> Work required: Without the pictures, copy all the entries below exactly.

> Records for the exercise:

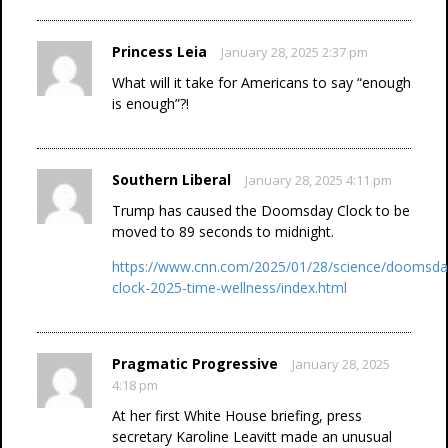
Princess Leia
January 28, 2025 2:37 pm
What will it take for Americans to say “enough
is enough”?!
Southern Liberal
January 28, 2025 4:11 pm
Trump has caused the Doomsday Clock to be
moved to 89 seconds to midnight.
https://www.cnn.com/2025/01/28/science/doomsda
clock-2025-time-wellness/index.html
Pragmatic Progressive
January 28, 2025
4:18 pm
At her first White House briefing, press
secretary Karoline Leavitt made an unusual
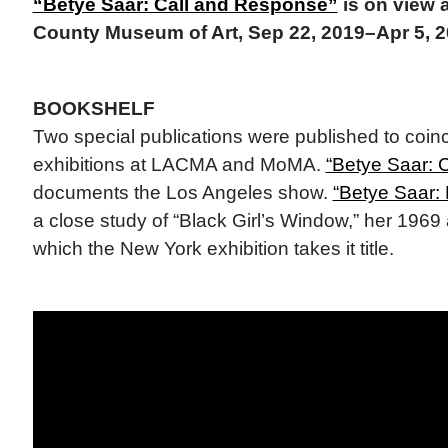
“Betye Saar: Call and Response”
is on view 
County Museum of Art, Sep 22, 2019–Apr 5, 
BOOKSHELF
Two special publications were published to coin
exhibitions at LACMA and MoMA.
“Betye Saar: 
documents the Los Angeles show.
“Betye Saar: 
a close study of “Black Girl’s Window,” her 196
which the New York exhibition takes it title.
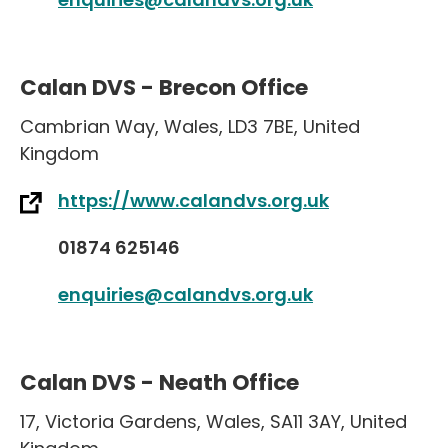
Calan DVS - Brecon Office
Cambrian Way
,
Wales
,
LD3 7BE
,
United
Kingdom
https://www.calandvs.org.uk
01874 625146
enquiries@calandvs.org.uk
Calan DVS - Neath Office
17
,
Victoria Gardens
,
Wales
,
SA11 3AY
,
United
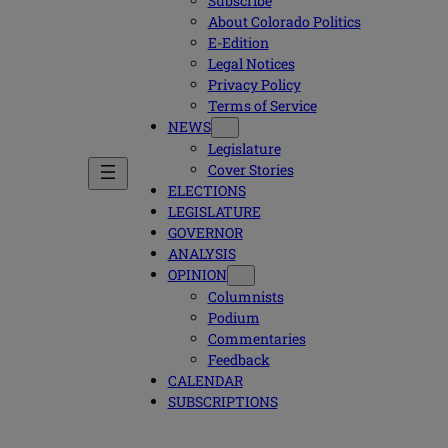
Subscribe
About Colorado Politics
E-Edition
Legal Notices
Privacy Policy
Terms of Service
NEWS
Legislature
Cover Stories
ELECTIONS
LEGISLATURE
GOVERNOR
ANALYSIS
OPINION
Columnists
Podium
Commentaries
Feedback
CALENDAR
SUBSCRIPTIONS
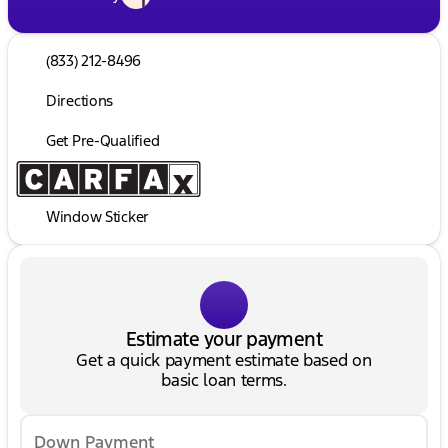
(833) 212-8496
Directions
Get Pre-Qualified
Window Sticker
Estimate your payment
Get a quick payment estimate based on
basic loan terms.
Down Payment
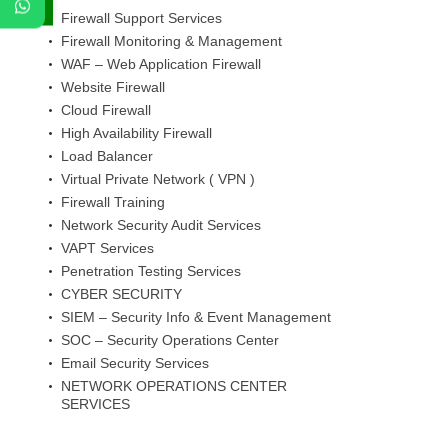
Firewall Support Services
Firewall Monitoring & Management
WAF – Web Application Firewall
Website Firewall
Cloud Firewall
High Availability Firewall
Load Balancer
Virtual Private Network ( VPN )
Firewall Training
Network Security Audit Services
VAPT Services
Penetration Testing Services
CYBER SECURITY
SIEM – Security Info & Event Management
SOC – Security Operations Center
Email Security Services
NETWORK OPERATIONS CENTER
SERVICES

> Expected answer:
Princess Leia
January 28, 2025 2:37 pm
What will it take for Americans to say “enough
is enough”?!
Southern Liberal
January 28, 2025 4:11 pm
Trump has caused the Doomsday Clock to be
moved to 89 seconds to midnight.
https://www.cnn.com/2025/01/28/science/doomsda
clock-2025-time-wellness/index.html
Pragmatic Progressive
January 28, 2025
4:18 pm
At her first White House briefing, press
secretary Karoline Leavitt made an unusual
“Betye Saar: Call and Response”
is on view 
County Museum of Art, Sep 22, 2019–Apr 5, 
BOOKSHELF
Two special publications were published to coin
exhibitions at LACMA and MoMA.
“Betye Saar: 
documents the Los Angeles show.
“Betye Saar: 
a close study of “Black Girl’s Window,” her 196
which the New York exhibition takes it title.
Calan DVS - Brecon Office
Cambrian Way
,
Wales
,
LD3 7BE
,
United
Kingdom
https://www.calandvs.org.uk
01874 625146
enquiries@calandvs.org.uk
Calan DVS - Neath Office
17
,
Victoria Gardens
,
Wales
,
SA11 3AY
,
United
Subscribe
About Colorado Politics
E-Edition
Legal Notices
Privacy Policy
Terms of Service
NEWS
Legislature
Cover Stories
ELECTIONS
LEGISLATURE
GOVERNOR
ANALYSIS
OPINION
Columnists
Podium
Commentaries
Feedback
CALENDAR
SUBSCRIPTIONS
(833) 212-8496
Directions
Get Pre-Qualified
Window Sticker
Estimate your payment
Get a quick payment estimate based on
basic loan terms.
Down Payment
Firewall Support Services
Firewall Monitoring & Management
WAF – Web Application Firewall
Website Firewall
Cloud Firewall
High Availability Firewall
Load Balancer
Virtual Private Network ( VPN )
Firewall Training
Network Security Audit Services
VAPT Services
Penetration Testing Services
CYBER SECURITY
SIEM – Security Info & Event Management
SOC – Security Operations Center
Email Security Services
NETWORK OPERATIONS CENTER
SERVICES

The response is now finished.